Obviously if you live in a country that does not normally require an AC (like the UK and most of Europe) then everyday precautions are necessary to stay cool and not get heat stroke. Don’t forget that if you’re not used to a really hot climate, you are more vulnerable to getting heat related ailments. So my first advice would be to not stay out for too long. And if you must, wear very light clothing made from silk (not cotton which I think is highly misleading) which, if it is thin enough, will help evaporate the sweat and keep you cool if there is a light breeze blowing. Sweating is not only a perfectly normal bodily function but it serves a vital purpose in keeping us cool, provided of course, if there is enough wind to evaporate it. If there is no wind then sweating will only make matters worse and that’s when a small battery operated fan might come in handy. But if there is a breeze, it might be an idea to get yourself to sweat a bit by drinking something hot or eating something spicy. But oddly enough the very people who complain about the heat still seem to insist on being out unnecessarily or dining al fresco, in which case maybe restaurants should invest in external industrial fans, you know, like the ones restaurants here have.

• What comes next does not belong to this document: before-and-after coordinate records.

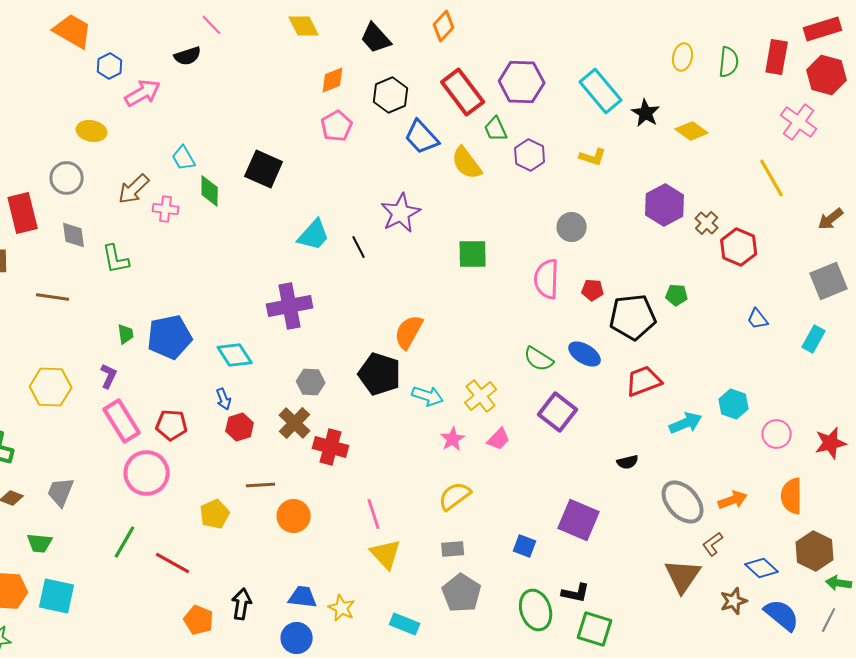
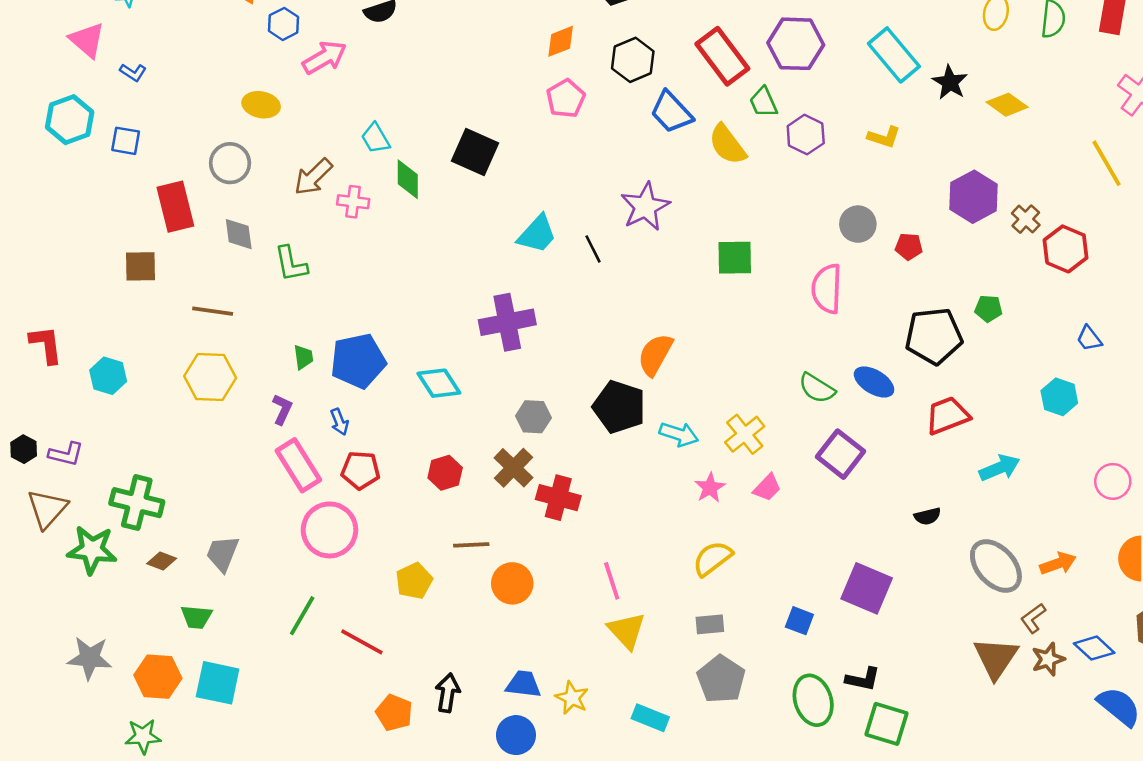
red pentagon: (593, 290) -> (909, 246), moved
yellow hexagon: (51, 387) -> (210, 377), moved
blue arrow: (224, 399) -> (339, 422), moved
cyan hexagon: (734, 404) -> (1059, 397), moved
brown star: (734, 601) -> (1048, 659), moved

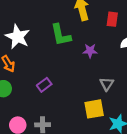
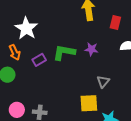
green L-shape: (61, 35) -> (64, 52), moved, turned 105
purple rectangle: (44, 85) -> (39, 60), moved

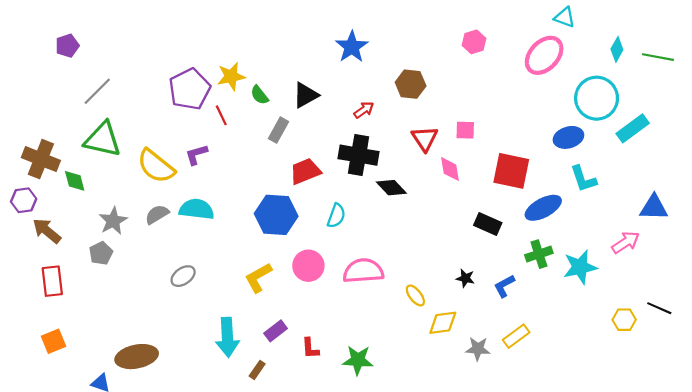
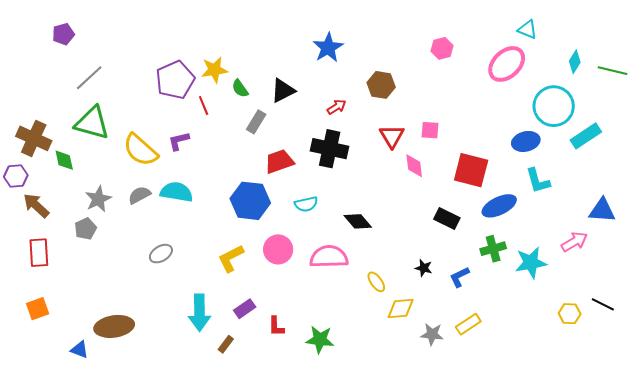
black diamond: (391, 188) -> (358, 221), moved
cyan semicircle: (336, 216) -> (306, 204), turned 55

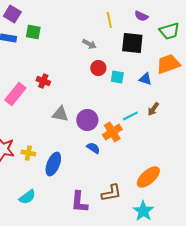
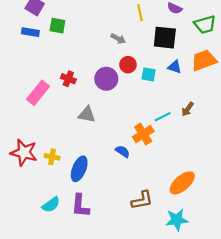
blue triangle: (145, 79) -> (175, 67), moved
purple circle: (87, 120) -> (106, 79), moved
purple L-shape: (79, 202) -> (80, 206), moved
cyan star: (143, 211) -> (177, 220), turned 30

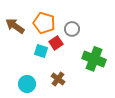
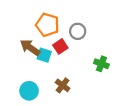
brown arrow: (15, 26) -> (30, 48), moved
green cross: (94, 59) -> (101, 64), size x0.6

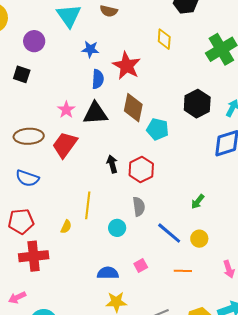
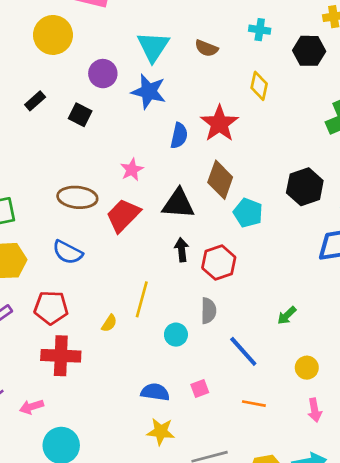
yellow diamond: (164, 39) -> (259, 86), moved
blue star: (90, 49) -> (149, 92), moved, size x1.5
black triangle: (95, 113) -> (178, 204), moved
yellow circle: (199, 239) -> (307, 368), moved

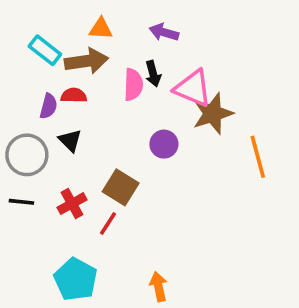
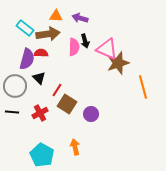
purple arrow: (164, 32) -> (80, 18), moved
purple semicircle: (49, 106) -> (27, 59), size x1.5
purple circle: (164, 144) -> (91, 114), moved
red line: (108, 223) -> (57, 90), moved
orange arrow: (159, 287) -> (75, 147), moved

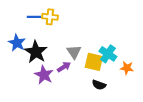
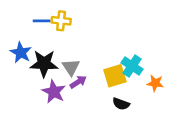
black star: (36, 52) -> (44, 64), turned -30
gray triangle: (74, 52) -> (71, 67), moved
yellow square: (94, 62) -> (115, 76), turned -30

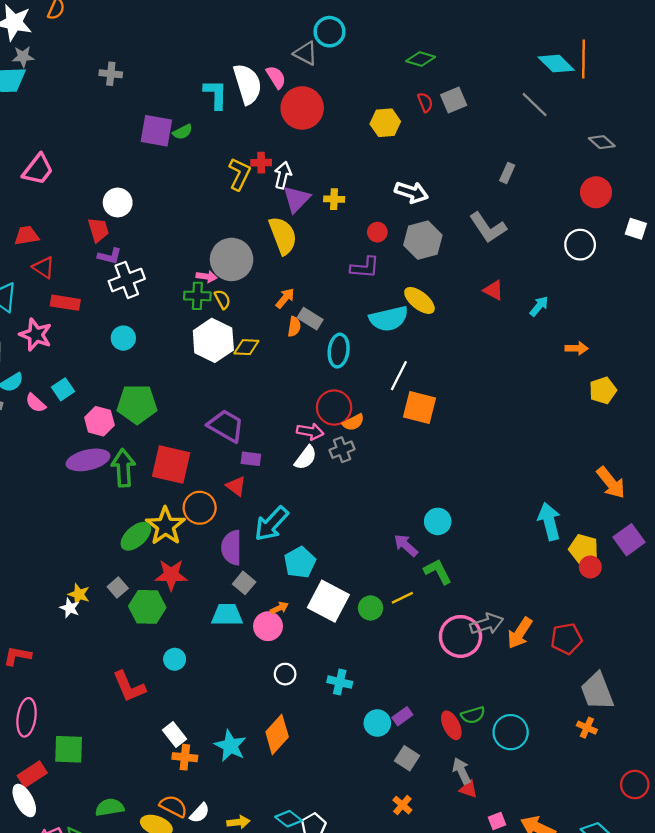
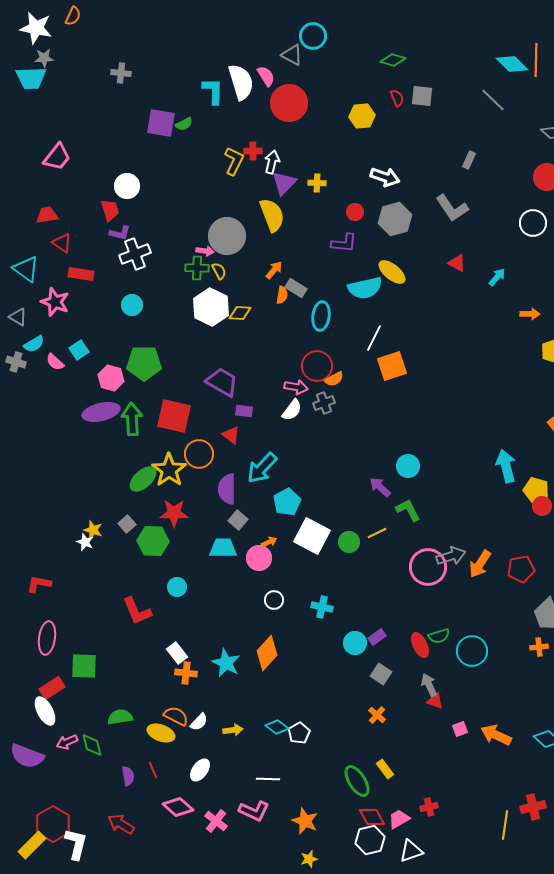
gray square: (454, 100) -> (422, 96), turned 30
orange square: (419, 408) -> (392, 366), turned -32
orange cross: (587, 728) -> (539, 647), turned -30

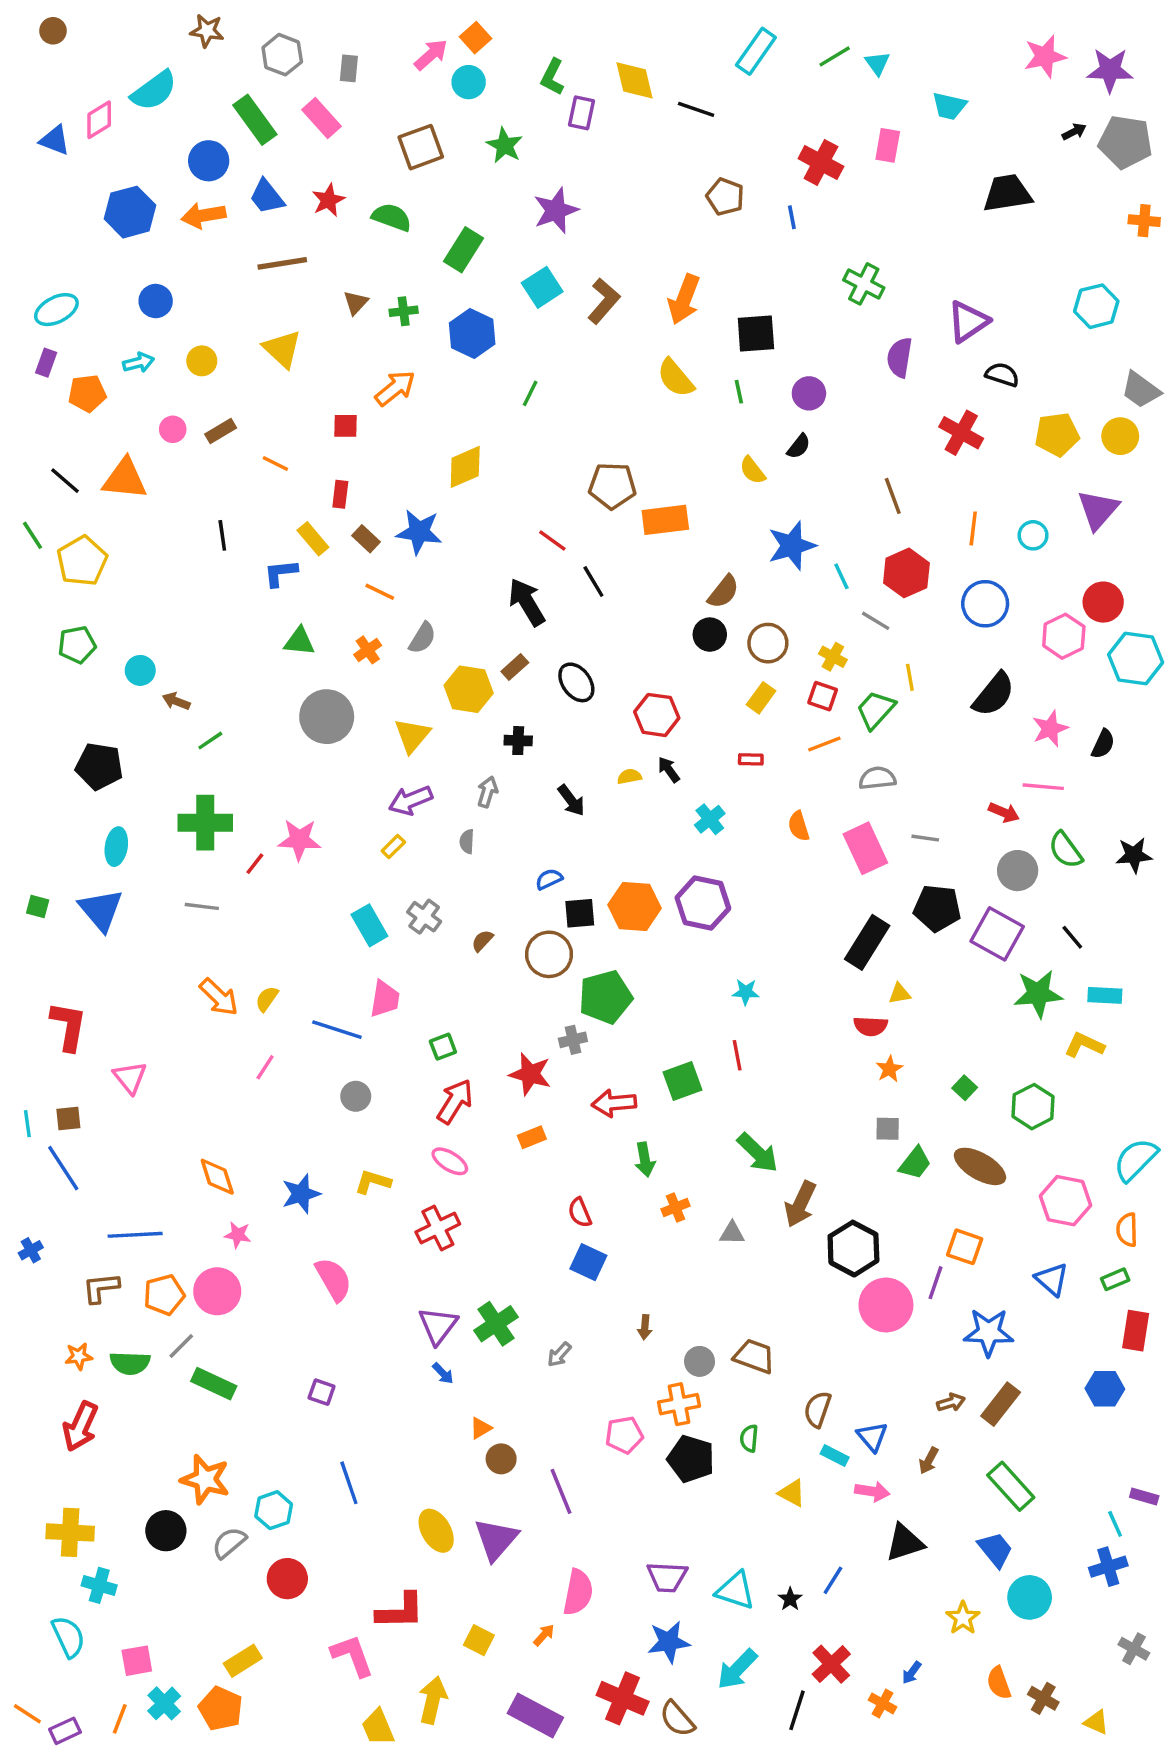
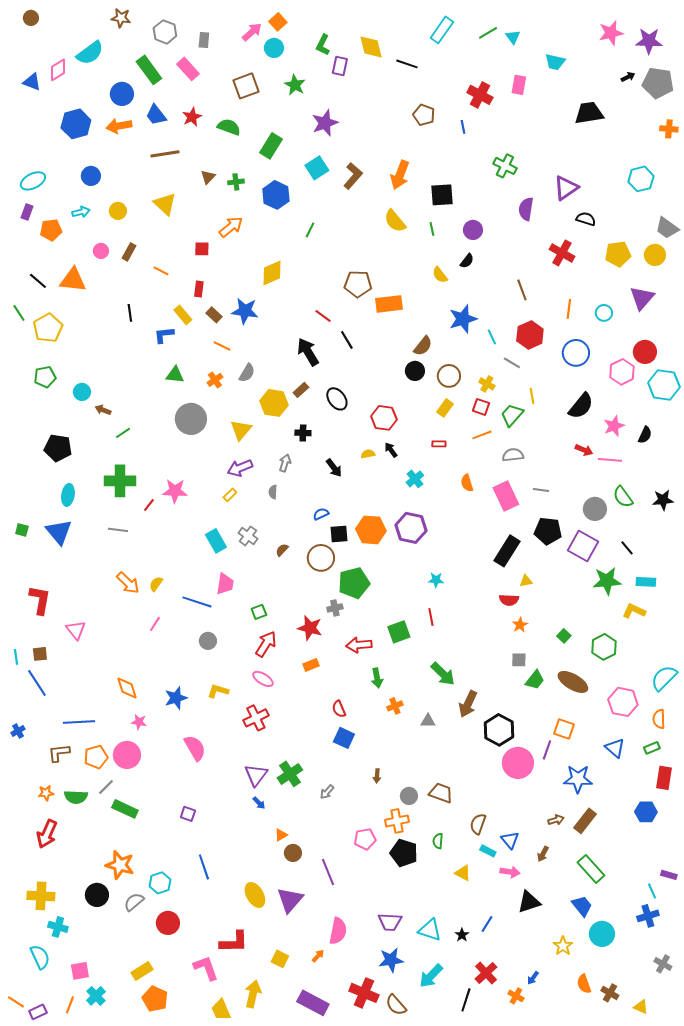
brown rectangle: (221, 431) -> (129, 252), turned -30
red arrow: (1004, 812) -> (584, 450), moved
orange pentagon: (221, 1709) -> (155, 999), moved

Even in your homes you can do things to bring the temperature down a bit. For example, try keeping your curtains drawn during the day and undraw them only after the sun’s gone down. If you live in a flat, and you are able to, try opening windows at opposite ends to create cross-ventilation. But if you live in a house then, keeping in mind that hot air rises, try opening the upstairs windows so that the hot air has a way to escape thereby cooling the place down. Also, in the evening try to use fewer lights. Lights generate energy which, in turn, generates heat. You’ll notice that dark rooms are cooler

Ditch your duvets at night. These are designed to keep the heat in during the winter so swap them for thin bed coverings. Also try wearing really thin night clothes, again, made from silk and get a stand up fan that revolves so that the air circulates. Keep a spray bottle filled with water in the fridge for emergencies so that it can be sprayed all over someone who has become overheated after coming in. Have cold packs in the fridge too and, when necessary, apply them to the head, feet and torso.

You know, Australia is very used to extreme temperatures. Some Australians are somewhat miffed that Europe and the UK are complaining about a ‘little heat’ that’s likely to be only temporary, especially since they complain about the cold all winter long too. Their sarcastic advice to people in Europe and the UK? Use a fan and ice like the rest of us!